Trumpism vs. Trump

Elitist politicians and the mainstream media have been so obsessed with denouncing Trump’s egregious character that his voters developed a reflexive tendency to defend the man rather than his policies. But nearly four years later, many Trump voters feel unsatisfied with his list of accomplishments. Criminal justice reform and tax cuts, two of the achievements the administration most often boasts about, are not what his supporters signed up for. A series of recent SCOTUS decisions have rocked the conservative confidence that Trump’s judicial overhaul was change you could believe in. And Trump might tweet about law and order, but the riots and statue removals have continued unfettered for weeks across the country. Trump’s only significant response has been to put his liberal son-in-law, Jared Kushner, to appease the mob on police reform. As a result, nationalists and populists have geared up to hold Trump accountable from the right.

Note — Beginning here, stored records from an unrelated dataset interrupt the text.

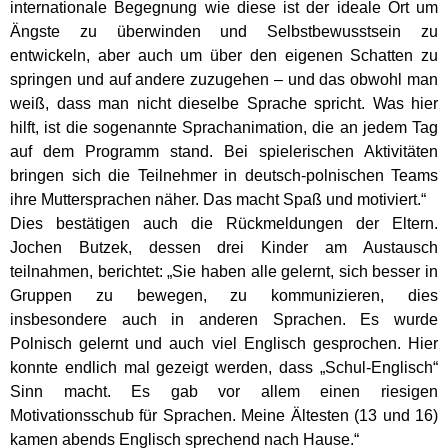
internationale Begegnung wie diese ist der ideale Ort um
Ängste zu überwinden und Selbstbewusstsein zu
entwickeln, aber auch um über den eigenen Schatten zu
springen und auf andere zuzugehen – und das obwohl man
weiß, dass man nicht dieselbe Sprache spricht. Was hier
hilft, ist die sogenannte Sprachanimation, die an jedem Tag
auf dem Programm stand. Bei spielerischen Aktivitäten
bringen sich die Teilnehmer in deutsch-polnischen Teams
ihre Muttersprachen näher. Das macht Spaß und motiviert.“
Dies bestätigen auch die Rückmeldungen der Eltern.
Jochen Butzek, dessen drei Kinder am Austausch
teilnahmen, berichtet: „Sie haben alle gelernt, sich besser in
Gruppen zu bewegen, zu kommunizieren, dies
insbesondere auch in anderen Sprachen. Es wurde
Polnisch gelernt und auch viel Englisch gesprochen. Hier
konnte endlich mal gezeigt werden, dass „Schul-Englisch“
Sinn macht. Es gab vor allem einen riesigen
Motivationsschub für Sprachen. Meine Ältesten (13 und 16)
kamen abends Englisch sprechend nach Hause.“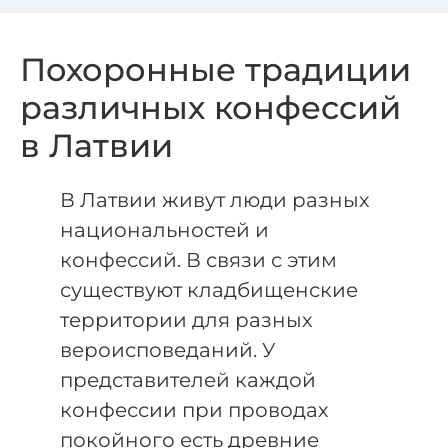
Похоронные традиции
различных конфессий
в Латвии
В Латвии живут люди разных
национальностей и
конфессий. В связи с этим
существуют кладбищенские
территории для разных
вероисповеданий. У
представителей каждой
конфессии при проводах
покойного есть древние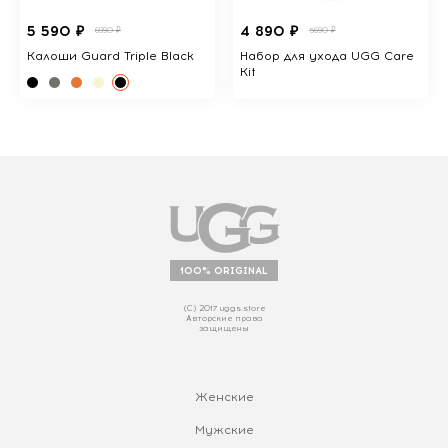
5 590 ₽
4 890 ₽
6990 ₽
5690 ₽
Калоши Guard Triple Black
Набор для ухода UGG Care
Kit
100% ORIGINAL
(С) 2017 uggs.store
Авторские права
защищены
Женские
Мужские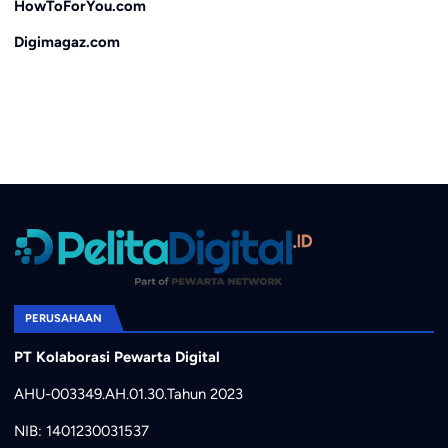
HowToForYou.com
Digimagaz.com
PERUSAHAAN
PT Kolaborasi Pewarta Digital
AHU-003349.AH.01.30.Tahun 2023
NIB: 1401230031537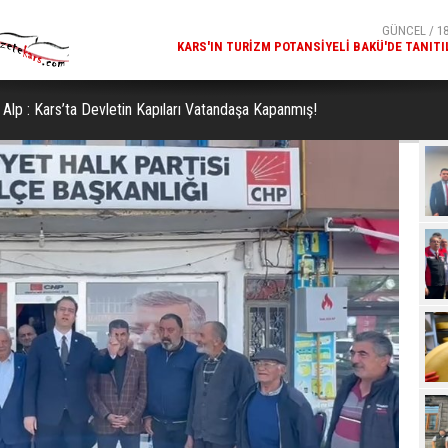
GÜNCEL / 18
BAKAN İBRAHIM YUMAKLI, KARS'TA (GEKİS)'IN 
UYGULAMASINI BAŞLA
 Alp : Kars’ta Devletin Kapıları Vatandaşa Kapanmış!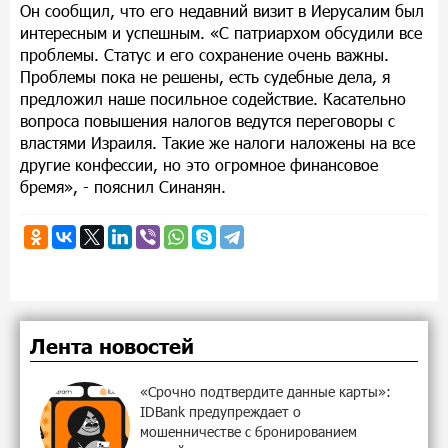
Он сообщил, что его недавний визит в Иерусалим был
интересным и успешным. «С патриархом обсудили все
проблемы. Статус и его сохранение очень важны.
Проблемы пока не решены, есть судебные дела, я
предложил наше посильное содействие. Касательно
вопроса повышения налогов ведутся переговоры с
властями Израиля. Такие же налоги наложены на все
другие конфессии, но это огромное финансовое
бремя», - пояснил Синанян.
Лента новостей
«Срочно подтвердите данные карты»:
IDBank предупреждает о
мошенничестве с бронированием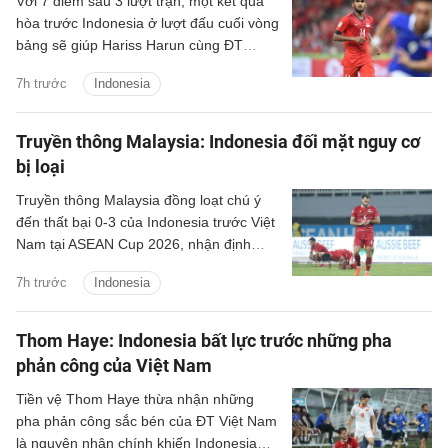
Với 7 điểm sau 3 lượt trận, một kết quả
hòa trước Indonesia ở lượt đấu cuối vòng
bảng sẽ giúp Hariss Harun cùng ĐT
Singapore giành vé đi tiếp.
7h trước
Indonesia
Truyền thông Malaysia: Indonesia đối mặt nguy cơ
bị loại
Truyền thông Malaysia đồng loạt chú ý
đến thất bại 0-3 của Indonesia trước Việt
Nam tại ASEAN Cup 2026, nhận định
Garuda có thể tiếp tục lỡ hẹn với giải đấu
7h trước
Indonesia
khu vực.
Thom Haye: Indonesia bất lực trước những pha
phản công của Việt Nam
Tiền vệ Thom Haye thừa nhận những
pha phản công sắc bén của ĐT Việt Nam
là nguyên nhân chính khiến Indonesia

Trump is starting to get the hint that his combination of free-market skepticism, hardline immigration policy, pro-family messaging, and war-resistant foreign policy is more important to voters than he is. He reportedly regrets following some of Jared Kushner’s advice on pursuing more moderate policies while in office, indicating there will be ‘no more of Jared’s woke shit’, according to Axios. However, he has spent his four years in office fighting the Democrats and dissenters in his own party instead of honing and selling his message. Trump seems to have no idea what he is running on anymore. He has struggled in multiple interviews to give an agenda for a second-term, relying on past accomplishments rather than a vision for the future. Trumpers have filled this void with other, more thoughtful leaders who have embraced the party’s shift to populism: Missouri Sen. Josh Hawley, Arkansas Sen. Tom Cotton, and most notably, Fox News host Tucker Carlson. Carlson’s show has broken cable-news ratings records despite hemorrhaging advertisers. His nightly monologues have become something of required viewing for conservatives who care about the issues. Alex Thompson of Politico recently argued he may be the GOP’s best bet to run for president in 2024.